Tropical Storm Irene was damaging to many Ausable watershed communities and to many sections of the river. Ausable tributaries were high on the list of most devastated and were, in too many cases, the vehicle for devastation in our communities. The storm highlighted the fact that a scenic, relatively protected stream system can nevertheless be degraded enough to fail in larger storms. More often that not, failures occur where man-made structures, such as roads and bridges, constrict the flow of water or where long-abandoned industrial practices - for example, mining stream beds, blasting boulders, or empounding flows - leave degraded streambanks, altered channel slopes, or straighten the gentle bends of a stream.
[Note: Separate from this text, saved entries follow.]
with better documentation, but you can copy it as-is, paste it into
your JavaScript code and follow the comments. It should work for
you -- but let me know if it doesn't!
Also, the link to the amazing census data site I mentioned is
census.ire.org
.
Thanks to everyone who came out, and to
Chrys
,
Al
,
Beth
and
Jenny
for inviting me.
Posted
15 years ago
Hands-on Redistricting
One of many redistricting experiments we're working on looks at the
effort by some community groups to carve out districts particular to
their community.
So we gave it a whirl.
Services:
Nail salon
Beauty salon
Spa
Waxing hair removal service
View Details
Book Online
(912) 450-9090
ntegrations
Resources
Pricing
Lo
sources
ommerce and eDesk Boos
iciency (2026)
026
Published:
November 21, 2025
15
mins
Rocky Branch is a tributary of the Ausable's East Branch. It descends from several sources along the western slopes of Hog Back, Death, and Bluff Mountains and from the northern slope of Jay Mountain. It is a tributary rich in native brook trout though, in recent years, introduced brown trout are increasing in numbers. For the most part, Rocky Branch has recovered from many of the 19th century industrial uses - heavy timbering, brick making - that altered its pattern and flow. But roads crisscross it and, as it runs to meet the Ausable's East Branch, what 200 to 300 years ago used to be a fan of water - a delta much like at the mouth of the Mississippi but at a much smaller scale - is now a single ribbon of flow that passes under a bridge just above our project site. Irene, however, forced Ausable streams to use long-abandoned channels. In the case of Rocky Branch, this may explain why the worst damage occured in the bottom mile of the stream.
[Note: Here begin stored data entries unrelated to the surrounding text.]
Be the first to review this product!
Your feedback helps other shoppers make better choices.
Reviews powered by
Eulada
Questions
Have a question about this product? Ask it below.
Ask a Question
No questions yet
The Town of Jay and local landowners approached AsRA and asked our help in stabilizing damage and restoring balanced water flows. This summer our first project focused on the lower portion of the stream - 200 feet from its confluence with the East Branch. Here, the storm's flow attempted to carve a new channel. The image below shows the project area in July 2016 before work. The stream is forced to the left of its established channel. Deposition from Irene and subsequent storms had aggraded, creating a bar in the middle of the old channel. In addition, near the right bank an alternate channel is forming - a remnant of the old delta.
Flood flows best illustrate the problem. Below, a minor flood associated with the 2016 spring thaw, shows the channel split. Even at a high flow, the water is shallow. The current cannot move sediment very far, so it deposits mid-channel - the bar at the center of the water aggrades and stream flows are pushed further to the banks. The result is collapsing banks that make the channel wider and flatter, causing additional material to aggrade, more bank collapse, and warming waters that reduce brook trout populations. In larger flood events, property owners on both banks can expect to lose trees and land.
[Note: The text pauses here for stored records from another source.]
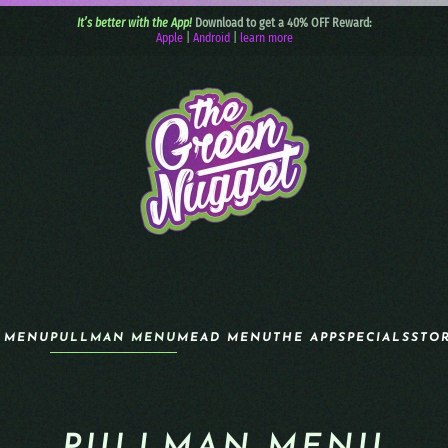
It’s better with the App!
Download to get a 40% OFF Reward:
Apple
|
Android
|
learn more
 MENU
PULLMAN MENU
MEAD MENU
THE APP
SPECIALS
STO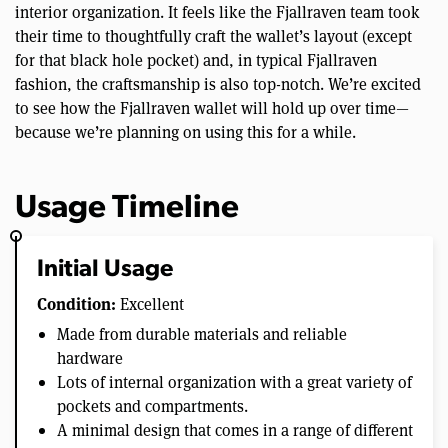
interior organization. It feels like the Fjallraven team took
their time to thoughtfully craft the wallet’s layout (except
for that black hole pocket) and, in typical Fjallraven
fashion, the craftsmanship is also top-notch. We’re excited
to see how the Fjallraven wallet will hold up over time—
because we’re planning on using this for a while.
Usage Timeline
Initial Usage
Condition:
Excellent
Made from durable materials and reliable
hardware
Lots of internal organization with a great variety of
pockets and compartments.
A minimal design that comes in a range of different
AsRA and our partners - Trout Unlimited, US Fish and Wildlife Service, New York State Department of State, and the Town of Jay - designed and received APA and NYS DEC permit approvals for a repair that restored a single channel while respecting the historical delta. Working with a local excavator operator, Mike Ward of Ward Logging, we directed the regrading of the channel to the appropriate slope and the installation of rock formations that would restore the riffles and pools essential to channel balance. Then, using 20 foot trunks with rootwads from a multi-trunked basswood taken from the property, we stabilized the right bank at a slope and angle that would allow the stream to repair itself over time. Water that flows onto the right berm, just below the bank where the root wads are sticking up, will meet just enough resistance (gradual slope and rughness from cobble, boulder and root wads) to slow its velocity and cause it to roll back into the main channel. The root wads will capture woody debris and sediment rebuilding the materials needed to maintaing the berm. The rest of the tree was used to reinforce the bank just above the deep pool, essential for trout, near the end of the reach. In a large flood, 100 year or greater, water will move to the first and maybe the second (higher) terrace on the right but will be moving slowly - unable to erode banks. In a year or two, native trees and plants we introduce will carpet both terraces, absorbing flood flows, further slowing them, shading the waterway, and providing habitat for birds, bugs and other wildlife.
It is a small but significant project. A simple repair that took a great deal of planning, surveying, and design, but was implemented in just three days. We hope it is only the beginning of carefully planned and prioritized work on the East Branch and its tributaries.